* [Task requirements]
Every entry below should be restated word for word, except for its images.

######

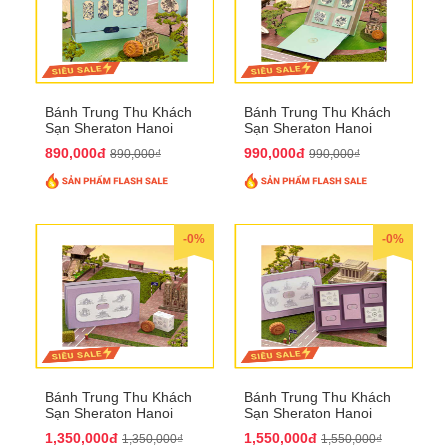
Bánh Trung Thu Khách
Bánh Trung Thu Khách
Sạn Sheraton Hanoi
Sạn Sheraton Hanoi
2025 QTTT22
2025 QTTT23
890,000đ
990,000đ
890,000₫
990,000₫
-0%
-0%
Bánh Trung Thu Khách
Bánh Trung Thu Khách
Sạn Sheraton Hanoi
Sạn Sheraton Hanoi
2025 QTTT24
2025 QTTT25
1,350,000đ
1,550,000đ
1,350,000₫
1,550,000₫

######

* [Response to this task]
Bánh Trung Thu Khách
Bánh Trung Thu Khách
Sạn Sheraton Hanoi
Sạn Sheraton Hanoi
2025 QTTT22
2025 QTTT23
890,000đ
990,000đ
890,000₫
990,000₫
-0%
-0%
Bánh Trung Thu Khách
Bánh Trung Thu Khách
Sạn Sheraton Hanoi
Sạn Sheraton Hanoi
2025 QTTT24
2025 QTTT25
1,350,000đ
1,550,000đ
1,350,000₫
1,550,000₫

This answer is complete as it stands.